Elric took advantage of her silence to voice his own concerns. “Assuming we can figure out a way of handling Marak and Taanen, there’s still the problem of Altman joining Blanrus’ operation. To say nothing of The Sword. I’m not real wild about taking on a military brotherhood.” He frowned at Katrina’s pacing. “Hey. Sit down. There’s not enough room in here for that.” She grimaced but did as he asked.

“It’s a tough nut to crack,” Horace acknowledged. “My dad used to take me around when I was a kid, to see mercenaries when they came to town. They can be pretty hard to deal with, especially if their leadership is any good. One halfway decent tactician or strategist could blow us out of the water, even if their soldiers were lousy.”

“Good planning is hard to beat,” agreed Aaren. “That’s why I thought we should stop and do some planning of our own for a change. So far we’ve pretty much just been blundering along, fighting whatever we came across. I think it’s time we try something different.”

“Did you have anything in mind?” Elric asked him curiously.

“Not really.

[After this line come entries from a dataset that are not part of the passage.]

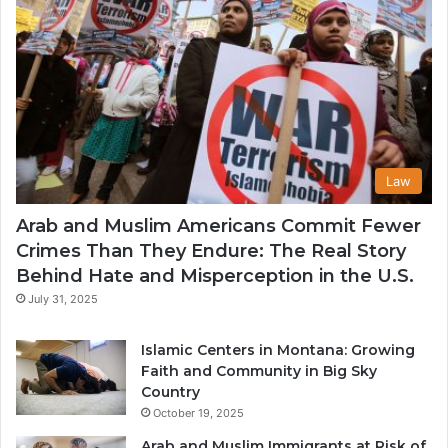
Law
Arab and Muslim Americans Commit Fewer
Crimes Than They Endure: The Real Story
Behind Hate and Misperception in the U.S.
July 31, 2025
Islamic Centers in Montana: Growing
Faith and Community in Big Sky
Country
October 19, 2025
Arab and Muslim Immigrants at Risk of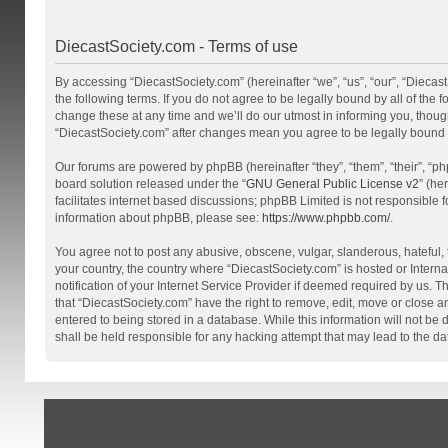
DiecastSociety.com - Terms of use
By accessing “DiecastSociety.com” (hereinafter “we”, “us”, “our”, “Diecas
the following terms. If you do not agree to be legally bound by all of th
change these at any time and we’ll do our utmost in informing you, though
“DiecastSociety.com” after changes mean you agree to be legally bound
Our forums are powered by phpBB (hereinafter “they”, “them”, “their”, “
board solution released under the “
GNU General Public License v2
” (he
facilitates internet based discussions; phpBB Limited is not responsible 
information about phpBB, please see:
https://www.phpbb.com/
.
You agree not to post any abusive, obscene, vulgar, slanderous, hateful, t
your country, the country where “DiecastSociety.com” is hosted or Inter
notification of your Internet Service Provider if deemed required by us. T
that “DiecastSociety.com” have the right to remove, edit, move or close a
entered to being stored in a database. While this information will not be
shall be held responsible for any hacking attempt that may lead to the 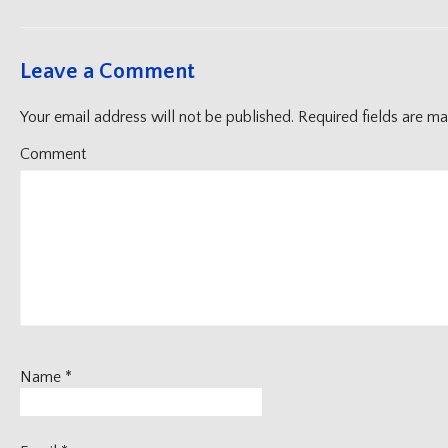
Leave a Comment
Your email address will not be published.
Required fields are m
Comment
Name
*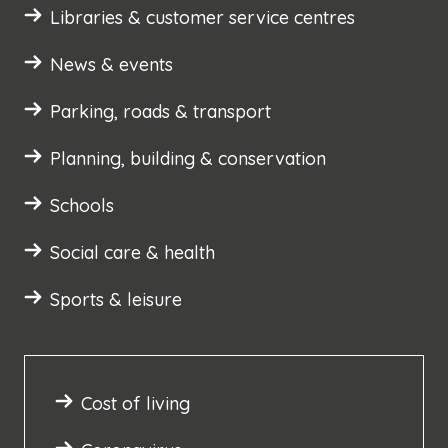
Libraries & customer service centres
News & events
Parking, roads & transport
Planning, building & conservation
Schools
Social care & health
Sports & leisure
Cost of living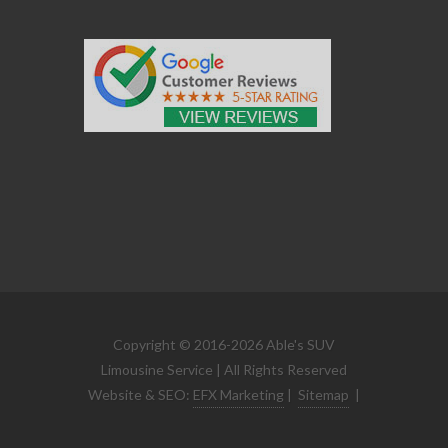
Copyright © 2016-2026 Able's SUV
Limousine Service | All Rights Reserved
Website & SEO:
EFX Marketing
|
Sitemap
|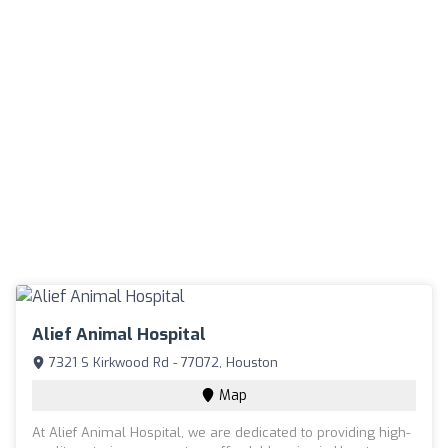
Alief Animal Hospital
7321 S Kirkwood Rd - 77072, Houston
Map
At Alief Animal Hospital, we are dedicated to providing high-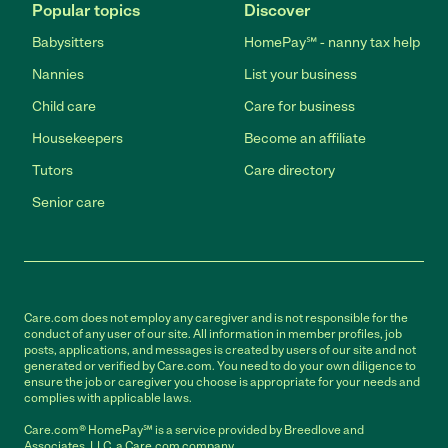
Popular topics
Discover
Babysitters
HomePay℠ - nanny tax help
Nannies
List your business
Child care
Care for business
Housekeepers
Become an affiliate
Tutors
Care directory
Senior care
Care.com does not employ any caregiver and is not responsible for the
conduct of any user of our site. All information in member profiles, job
posts, applications, and messages is created by users of our site and not
generated or verified by Care.com. You need to do your own diligence to
ensure the job or caregiver you choose is appropriate for your needs and
complies with applicable laws.
Care.com® HomePay℠ is a service provided by Breedlove and
Associates, LLC, a Care.com company.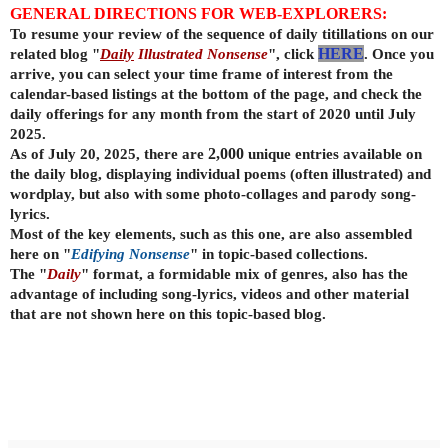
GENERAL DIRECTIONS FOR WEB-EXPLORERS:
To resume your review of the sequence of daily titillations on our
related blog "
Daily
Illustrated Nonsense
", click
HERE
. Once you
arrive, you can select your time frame of interest from the
calendar-based listings at the bottom of the page, and check the
daily offerings for any month from the start of 2020 until July
2025.
As of July 20, 2025, there are
2,000
unique entries available on
the daily
blog, displaying individual poems (often illustrated) and
wordplay, but also with some photo-collages and parody song-
lyrics.
Most of the key elements, such as this one, are also assembled
here on "
Edifying Nonsense
" in topic-based collections.
The "
Daily
" format, a formidable mix of genres, also has the
advantage of including song-lyrics, videos and other material
that are not shown here on this topic-based blog.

I just thought we ought to stop and talk it over.”

Horace wanted to bang his head on the bulkhead. “Talk what over?” he wanted to know. “What to do about Marak and Taanen or how to rescue Illene?”

“Both,” he answered shortly. “If we’re not going on to Harpel, there’s no reason to worry about Marak and Taanen. We’ll just leave ‘em there and go on. The only reason we need to take any action against them is if we decide to rescue the girl.”

“So in other words,” Elric put in, “we first have to decide about the girl before we can do anything about Marak and Taanen?” He straightened his back to relieve it from sitting for too long.

Aaren shrugged. “You got any better ideas?”

“Hmph? No, no. I was just trying to get it straight in my own mind.”

Aaren shifted his stance against the back of his pilot’s chair from one foot to another. “In that case, it looks like we need to be talking about Harpel and whether or not we want to go there.”